As a producer of sound and film, as well as an enthusiast of history and the arts, I was fascinated by the idea of a project that would unveil the rich heritage of Plymouth through entertainment. Being part of the team has exposed me to an amazing amount of knowledge about the past of the city where I’m living.
During one of the recent team meetings we had the chance to visit the South West Film and Television Archive.
For those who aren’t familiar with it, the South West Film and Television Archive (SWFTA) is the largest regional film and television archive in the UK.
The archive was created when Television South West (TSW) closed at the end of 1993 and a great deal of SWFTA’s material is from TSW and its predecessor, Westward Television.
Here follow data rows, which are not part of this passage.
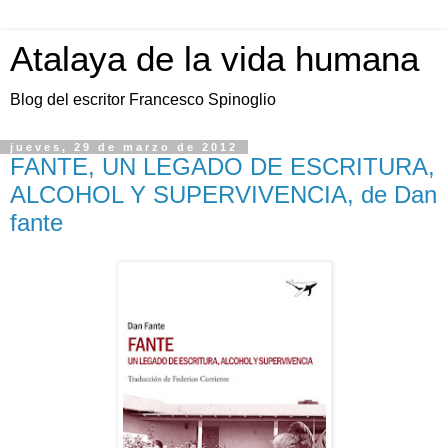
Atalaya de la vida humana
Blog del escritor Francesco Spinoglio
jueves, 29 de marzo de 2012
FANTE, UN LEGADO DE ESCRITURA,
ALCOHOL Y SUPERVIVENCIA, de Dan
fante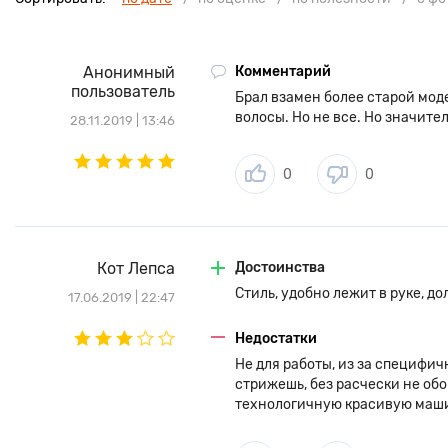
Анонимный
Комментарий
пользователь
Брал взамен более старой мод
волосы. Но не все. Но значите
28.11.2019 | 13:46
0
0
Кот Лепса
Достоинства
Стиль, удобно лежит в руке, д
17.06.2019 | 22:47
Недостатки
Не для работы, из за специфи
стрижешь, без расчески не об
технологичную красивую машин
SWFTA’s core functions are preserving and making the material in its archive available. My role within this project will benefit from the archive, which contains invaluable footage of the Barbican in the past.
During the visit to SWFTA we were welcomed by Stacey Anderson, the Archive Director. She was kind enough to guide us around the building and give us an overview of the work that is carried out there.
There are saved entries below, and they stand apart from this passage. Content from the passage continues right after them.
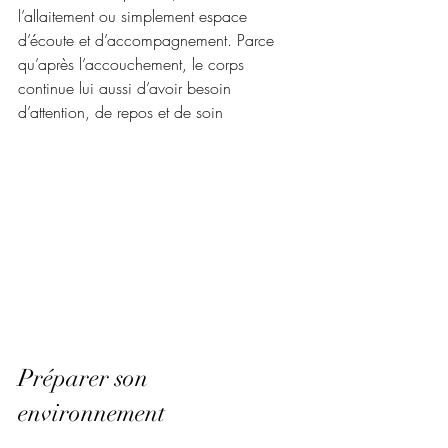
l’allaitement ou simplement espace 
d’écoute et d’accompagnement. Parce 
qu’après l’accouchement, le corps 
continue lui aussi d’avoir besoin 
d’attention, de repos et de soin
Préparer son 
environnement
Everyone on the team enjoyed the visit. A particular highlight was getting to see Gus Honeybun. I didn’t know who this funny puppet was, but it was a nice surprise for those who were born and raised in Plymouth and the local area.
Gus was the Westward Television and TSW mascot from 1961 to 1993. He’s a sort of a legend to a generation of people who tuned in at tea time on their birthdays to see if they were lucky enough to have their birthday cards read out, accompanied by a magic button or some bunny hops!
Some of SWFTA’s material dates back to the 1890s. It was fascinating to see how much history can be stored in a few rooms, and how much effort goes into the preservation and digitisation of the collections and old equipment.
The visit was particularly significant to me as the film maker for the walking tours project. Experiences like this visit have really cemented the project and boosted the enthusiasm of all those involved. I can’t wait to see what the team achieves and, eventually, be part of the audience.